I’m now a year on from graduating from General Assembly’s Web Development Immersive course (now Software Engineering Immersive), and starting my new career at BCG Digital Ventures. Here are my takeaways from the past year.
Experience is as valuable as knowledge — it takes time
A year or two ago a computer was a word processor and perhaps Google to me. That’s pretty much where my computer knowledge ended. A year later and I am building digital products for big deal clients. That is mind blowing.
But it’s so easy to forget how far you’ve come and what you have achieved in a very short space of time and it’s natural to panic and feel like you’re not good enough.
The thing I have learnt that, like any language, you have to speak and write and practise using it in the real world before it really sinks in. Sure, you can learn by rote, set phrases and theories but the best way of learning is doing which is new for me because usually I like to learn by memorising.
In terms of learning computer languages, I have learnt so much through pair programming with my colleagues and seeing how they approach things, and also by pushing myself to build the ideas I feel passionate about into working products. As much as I would have liked to have been able to have “revised” the course content after GA, hoping to cram it all into memory, I think coding is too practical a subject for that to really be useful. It is the exposure to new bits of code, new ways of writing things, new problems that you really learn from.
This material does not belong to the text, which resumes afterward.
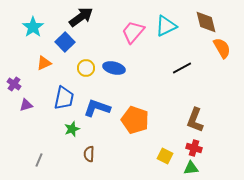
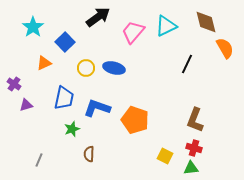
black arrow: moved 17 px right
orange semicircle: moved 3 px right
black line: moved 5 px right, 4 px up; rotated 36 degrees counterclockwise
Not knowing everything is pretty terrifying, particularly when you are career changing and you have been used to knowing what you’re talking about. It’s taken me a while to comes to terms with the fact that improving is a lot about patience and you can’t really short circuit this. Be patient with yourself and give it time. You will get there but you can’t expect to be able to know everything in a few months. A year later I know a trillion percent more than I knew a year ago mainly because I have written a lot more code than I had this time last year. That said, I wish I’d had the patience with myself not to feel like an idiot with how much I knew then, because I didn’t know as much as I know now. In 3 years time I will have written even more code and experienced even more, and so I’d like to hope that I will be even better at coding than I am now. But an even bigger win for me in 3 years time would be to accept that I’m doing ok, and not put pressure on myself to hope to know what I will eventually learn in 5 years.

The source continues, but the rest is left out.